This is how calcifying plankton contributes to climate change.

An international research project, led by the Institute of Environmental Science and Technology of the Autonomous University of Barcelona (ICTA-UAB), and published in Science, reveals that the tiny calcifying plankton, plays a crucial role in regulating the Earth's climate through the carbon cycle.
Researchers have concluded that these organisms are oversimplified, or even absent, in current climate measurement models, but if properly estimated, they could lead to the conclusion that the ocean has a greater capacity to respond to climate change, acting as the Earth's silent thermostat.

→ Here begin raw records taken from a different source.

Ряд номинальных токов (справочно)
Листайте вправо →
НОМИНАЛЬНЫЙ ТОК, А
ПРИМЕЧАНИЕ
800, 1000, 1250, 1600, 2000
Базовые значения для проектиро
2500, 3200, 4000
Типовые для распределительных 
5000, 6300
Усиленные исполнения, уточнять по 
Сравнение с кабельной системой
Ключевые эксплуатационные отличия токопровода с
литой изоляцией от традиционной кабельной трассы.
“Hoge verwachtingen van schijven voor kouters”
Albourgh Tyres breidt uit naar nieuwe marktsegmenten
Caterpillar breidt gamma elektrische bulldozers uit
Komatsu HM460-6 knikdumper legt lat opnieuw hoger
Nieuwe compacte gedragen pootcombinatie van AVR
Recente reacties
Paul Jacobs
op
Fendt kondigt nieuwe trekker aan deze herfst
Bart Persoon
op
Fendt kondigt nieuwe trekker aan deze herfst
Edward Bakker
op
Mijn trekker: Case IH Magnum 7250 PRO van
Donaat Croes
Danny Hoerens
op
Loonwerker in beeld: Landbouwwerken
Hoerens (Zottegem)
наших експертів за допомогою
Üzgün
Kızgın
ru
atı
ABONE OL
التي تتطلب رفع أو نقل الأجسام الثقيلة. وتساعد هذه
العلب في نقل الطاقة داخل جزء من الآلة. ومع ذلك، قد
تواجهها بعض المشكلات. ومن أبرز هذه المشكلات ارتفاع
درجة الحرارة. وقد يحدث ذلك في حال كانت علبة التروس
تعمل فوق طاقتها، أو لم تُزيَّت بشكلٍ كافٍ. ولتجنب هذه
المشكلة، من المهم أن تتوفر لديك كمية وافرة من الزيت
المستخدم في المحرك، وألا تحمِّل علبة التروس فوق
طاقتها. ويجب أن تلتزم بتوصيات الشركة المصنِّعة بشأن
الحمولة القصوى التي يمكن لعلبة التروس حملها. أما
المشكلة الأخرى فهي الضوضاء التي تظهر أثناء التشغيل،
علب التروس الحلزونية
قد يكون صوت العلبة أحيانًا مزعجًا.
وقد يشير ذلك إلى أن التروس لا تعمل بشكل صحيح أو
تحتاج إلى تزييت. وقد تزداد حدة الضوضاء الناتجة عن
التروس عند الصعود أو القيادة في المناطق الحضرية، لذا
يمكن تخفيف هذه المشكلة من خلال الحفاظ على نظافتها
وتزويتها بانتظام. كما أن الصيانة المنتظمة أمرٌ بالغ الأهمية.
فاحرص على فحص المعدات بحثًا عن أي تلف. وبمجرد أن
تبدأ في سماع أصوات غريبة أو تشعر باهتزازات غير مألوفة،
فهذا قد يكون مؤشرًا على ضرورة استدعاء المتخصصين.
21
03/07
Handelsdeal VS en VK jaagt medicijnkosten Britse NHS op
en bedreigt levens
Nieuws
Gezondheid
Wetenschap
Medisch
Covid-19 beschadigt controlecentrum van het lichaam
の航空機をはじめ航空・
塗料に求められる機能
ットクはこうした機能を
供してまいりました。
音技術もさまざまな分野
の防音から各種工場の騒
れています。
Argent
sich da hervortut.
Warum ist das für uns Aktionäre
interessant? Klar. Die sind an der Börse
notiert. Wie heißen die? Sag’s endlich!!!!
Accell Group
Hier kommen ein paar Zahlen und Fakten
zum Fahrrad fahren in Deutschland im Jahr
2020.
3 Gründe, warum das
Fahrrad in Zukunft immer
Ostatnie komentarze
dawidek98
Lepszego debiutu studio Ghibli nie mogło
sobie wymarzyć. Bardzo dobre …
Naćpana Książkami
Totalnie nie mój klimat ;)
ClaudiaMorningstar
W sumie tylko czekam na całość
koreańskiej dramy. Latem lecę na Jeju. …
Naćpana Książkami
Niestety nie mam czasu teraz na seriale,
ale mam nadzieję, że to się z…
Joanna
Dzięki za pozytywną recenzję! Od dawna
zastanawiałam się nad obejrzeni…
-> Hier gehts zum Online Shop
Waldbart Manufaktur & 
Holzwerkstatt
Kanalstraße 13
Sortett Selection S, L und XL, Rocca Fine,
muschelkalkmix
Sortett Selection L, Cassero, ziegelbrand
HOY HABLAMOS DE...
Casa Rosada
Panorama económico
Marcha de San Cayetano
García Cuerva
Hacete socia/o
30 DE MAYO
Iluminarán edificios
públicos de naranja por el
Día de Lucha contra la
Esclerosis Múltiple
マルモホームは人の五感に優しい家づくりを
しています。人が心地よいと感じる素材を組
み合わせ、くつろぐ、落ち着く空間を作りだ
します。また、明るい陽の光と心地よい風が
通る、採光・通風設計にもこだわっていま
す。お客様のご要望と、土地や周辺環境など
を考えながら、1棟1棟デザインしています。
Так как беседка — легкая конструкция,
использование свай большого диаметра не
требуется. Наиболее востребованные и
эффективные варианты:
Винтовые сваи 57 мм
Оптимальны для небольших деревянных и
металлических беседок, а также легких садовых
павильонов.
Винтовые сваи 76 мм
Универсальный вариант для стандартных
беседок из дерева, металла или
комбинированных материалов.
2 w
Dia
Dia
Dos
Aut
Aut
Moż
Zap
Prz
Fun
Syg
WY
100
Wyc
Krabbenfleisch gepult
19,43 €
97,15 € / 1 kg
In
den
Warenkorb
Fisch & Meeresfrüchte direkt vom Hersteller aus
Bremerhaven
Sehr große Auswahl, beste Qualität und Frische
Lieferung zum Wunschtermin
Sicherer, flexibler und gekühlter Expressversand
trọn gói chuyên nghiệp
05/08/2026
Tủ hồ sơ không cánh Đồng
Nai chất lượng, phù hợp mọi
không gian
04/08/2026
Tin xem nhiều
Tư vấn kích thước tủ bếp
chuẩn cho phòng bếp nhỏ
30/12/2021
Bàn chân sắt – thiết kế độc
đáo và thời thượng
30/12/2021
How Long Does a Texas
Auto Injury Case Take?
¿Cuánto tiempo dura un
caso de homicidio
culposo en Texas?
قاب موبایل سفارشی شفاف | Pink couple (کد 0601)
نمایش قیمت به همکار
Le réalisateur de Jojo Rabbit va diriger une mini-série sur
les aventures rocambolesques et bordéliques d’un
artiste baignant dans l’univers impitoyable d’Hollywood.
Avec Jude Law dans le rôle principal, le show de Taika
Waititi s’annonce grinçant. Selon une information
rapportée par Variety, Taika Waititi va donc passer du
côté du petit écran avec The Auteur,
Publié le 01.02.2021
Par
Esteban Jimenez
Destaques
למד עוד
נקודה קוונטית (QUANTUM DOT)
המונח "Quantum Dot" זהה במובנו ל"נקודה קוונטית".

The study refers specifically to organisms such as coccolithophores, foraminifera and pteropods, which build tiny shells of calcium carbonate (CaCO₃), an essential component that influences the chemistry of seawater and facilitates the transfer of carbon from the atmosphere to the deep ocean, a process known as the "carbon pump."
Read also: How calcifying plankton contributes to climate change Tiny ocean organisms"The shells of plankton are tiny, but Together they shape the chemistry of our oceans and the climate of our planet. By leaving them out of climate models, we risk overlooking fundamental processes that determine how the Earth system responds to climate change," explained Patrizia Ziveri, ICREA research professor at ICTA-UAB and lead author of the study, in a statement.
The research also points out that a significant portion of this calcium carbonate dissolves in the upper ocean , a process called shallow dissolution, which is largely absent from mainstream climate models, such as the one known to experts as CMIP6.
For all these reasons, researchers make an urgent call for Better quantify the production, dissolution, and export of calcium carbonate by plankton group, and incorporate these dynamics into climate models to obtain more accurate projections of the planet's future.
The study, in which a dozen authors collaborated with Ziveri, is originally titled “Calcifying Plankton: From Biomineralization to Global Change.”